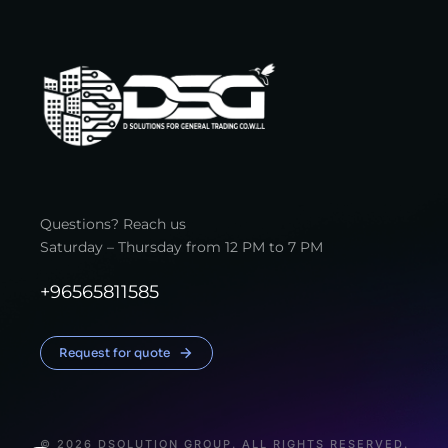
Questions? Reach us
Saturday – Thursday from 12 PM to 7 PM
+96565811585
Request for quote
© 2026 DSOLUTION GROUP. ALL RIGHTS RESERVED.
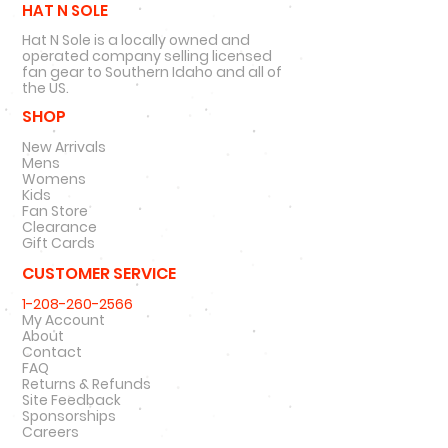
HAT N SOLE
Hat N Sole is a locally owned and
operated company selling licensed
fan gear to Southern Idaho and all of
the US.
SHOP
New Arrivals
Mens
Womens
Kids
Fan Store
Clearance
Gift Cards
CUSTOMER SERVICE
1-208-260-2566
My Account
About
Contact
FAQ
Returns & Refunds
Site Feedback
Sponsorships
Careers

## TASK ITEM
The copy you produce must repeat all the entries exactly and contain no pictures.

## ANSWER SECTION
Questions? Reach us
Saturday – Thursday from 12 PM to 7 PM
+96565811585
Request for quote
© 2026 DSOLUTION GROUP. ALL RIGHTS RESERVED.
HAT N SOLE
Hat N Sole is a locally owned and
operated company selling licensed
fan gear to Southern Idaho and all of
the US.
SHOP
New Arrivals
Mens
Womens
Kids
Fan Store
Clearance
Gift Cards
CUSTOMER SERVICE
1-208-260-2566
My Account
About
Contact
FAQ
Returns & Refunds
Site Feedback
Sponsorships
Careers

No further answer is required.